In our household we don’t have a desktop Personal Computer anymore. Ever since the introduction of the iPad and Cloud services (mostly Google), we don’t have the need for a Desktop in the house anymore. Everyone is using an Android phone or an iPhone, so we synchronize everything with Google and iCloud. But is that a wise decision? There are some interesting questions that come up:

  • Should we allow Google and Apple to know everything that we do and make money on that?
  • We can’t store movies and books online (yet)

So last year we bought an Synology DS1511+ diskstation  (with 10TB in a RAID 5 configuration). We use that as our PC. Not as the Personal Computer, but as our Private Cloud. We store our pictures, movies, music, documents and even websites (like this one) on it. It sits in our home network and has even a DLNA server build in. So movies and music are available on the home network (and beyond). Having a Samsung LED TV 9well actually two) with build in WiFi sees the DLNA server on the Synology and will play the content without conversions. The Synology now also has its own DropBox  to synchronize content between laptops, phones and tablets. All you need now is fast internet connection in your home and on your mobile devices. We have a 120 Mbit/10 Mbit internet connection and the mobile devices range from 3.6 Mbit to 28.2 Mbit download and 1 Mbit to 5.76 Mbit upload.

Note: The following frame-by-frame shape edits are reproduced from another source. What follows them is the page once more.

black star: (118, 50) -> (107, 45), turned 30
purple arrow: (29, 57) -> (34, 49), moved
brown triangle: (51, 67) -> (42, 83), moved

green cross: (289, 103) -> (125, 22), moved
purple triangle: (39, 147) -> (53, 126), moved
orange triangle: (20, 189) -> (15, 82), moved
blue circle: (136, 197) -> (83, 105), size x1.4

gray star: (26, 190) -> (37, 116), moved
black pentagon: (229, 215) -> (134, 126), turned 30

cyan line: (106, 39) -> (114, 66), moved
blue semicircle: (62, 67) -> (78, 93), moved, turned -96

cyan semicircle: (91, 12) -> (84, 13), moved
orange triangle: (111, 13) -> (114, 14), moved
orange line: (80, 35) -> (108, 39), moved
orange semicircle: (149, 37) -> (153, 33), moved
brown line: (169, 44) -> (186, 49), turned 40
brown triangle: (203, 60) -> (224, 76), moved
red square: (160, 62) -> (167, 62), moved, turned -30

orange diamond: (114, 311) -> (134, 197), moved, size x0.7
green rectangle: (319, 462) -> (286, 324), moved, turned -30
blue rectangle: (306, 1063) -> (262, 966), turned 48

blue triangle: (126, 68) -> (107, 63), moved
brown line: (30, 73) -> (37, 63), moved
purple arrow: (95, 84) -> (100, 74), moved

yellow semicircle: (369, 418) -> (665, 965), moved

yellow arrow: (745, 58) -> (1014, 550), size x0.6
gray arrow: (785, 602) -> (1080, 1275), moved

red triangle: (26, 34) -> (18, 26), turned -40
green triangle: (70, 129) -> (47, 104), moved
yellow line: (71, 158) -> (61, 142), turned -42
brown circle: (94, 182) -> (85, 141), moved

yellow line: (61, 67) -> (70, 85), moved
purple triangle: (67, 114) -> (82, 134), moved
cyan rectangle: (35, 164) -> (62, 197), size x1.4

So how do we protect our selves from a fatal synology failure? Well simple, we have a backup of the important stuff (not the movies and music) to Amazon S3. Every night we run an incremental backup (pictures, documents, home movies and configuration stuff). This way we are protected against a severe failure of the Synology (well I haven’t tried to restore yet :) )

More later on some of the other great stuff on the Synology.